Avocados are high in healthy fats. These fats benefit many functions in your body, including the health of your skin.
Getting enough of these fats is essential to help keep skin flexible and moisturized.
One study involving over 700 women found that a high intake of total fat — specifically the types of healthy fats found in avocados — was associated with more supple, springy skin.
Preliminary evidence also shows that avocados contain compounds that may help protect your skin from sun damage.
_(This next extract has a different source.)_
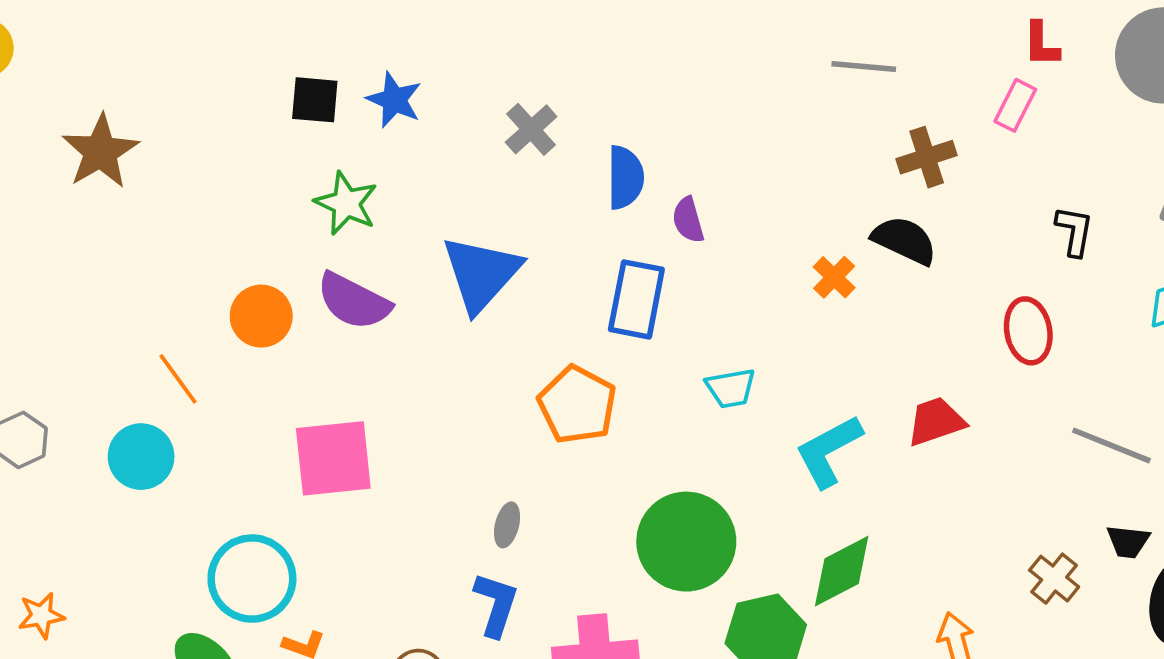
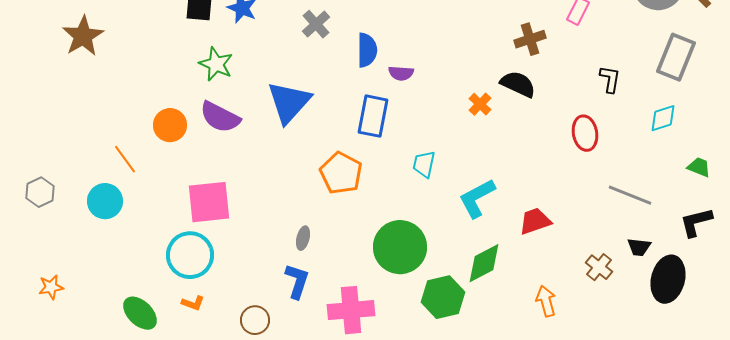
purple semicircle: (688, 220) -> (401, 73), turned -70
cyan trapezoid: (731, 388) -> (424, 164), turned 112
red trapezoid: (936, 421) -> (535, 221), moved
cyan circle: (252, 579) -> (190, 255), moved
UV damage to your skin can cause wrinkles and other signs of aging.
Avocados are also a good source of vitamin E, which is an important antioxidant that helps protect your skin from oxidative damage. Most Americans don’t get enough vitamin E through their diet.
Interestingly, vitamin E seems to be more effective when combined with vitamin C.
Vitamin C is also essential for healthy skin. Your skin needs it to create collagen, which is the main structural protein that keeps your skin strong and healthy.
Vitamin C deficiency is rare these days, but common symptoms include dry, rough, and scaly skin that tends to bruise easily.
Vitamin C is also an antioxidant that helps protect your skin from oxidative damage caused by the sun and the environment, which can lead to signs of aging.
A 100-gram serving, or about 1/2 an avocado, provides 14% of the Daily Value (DV) for vitamin E and 11% of the DV for vitamin C.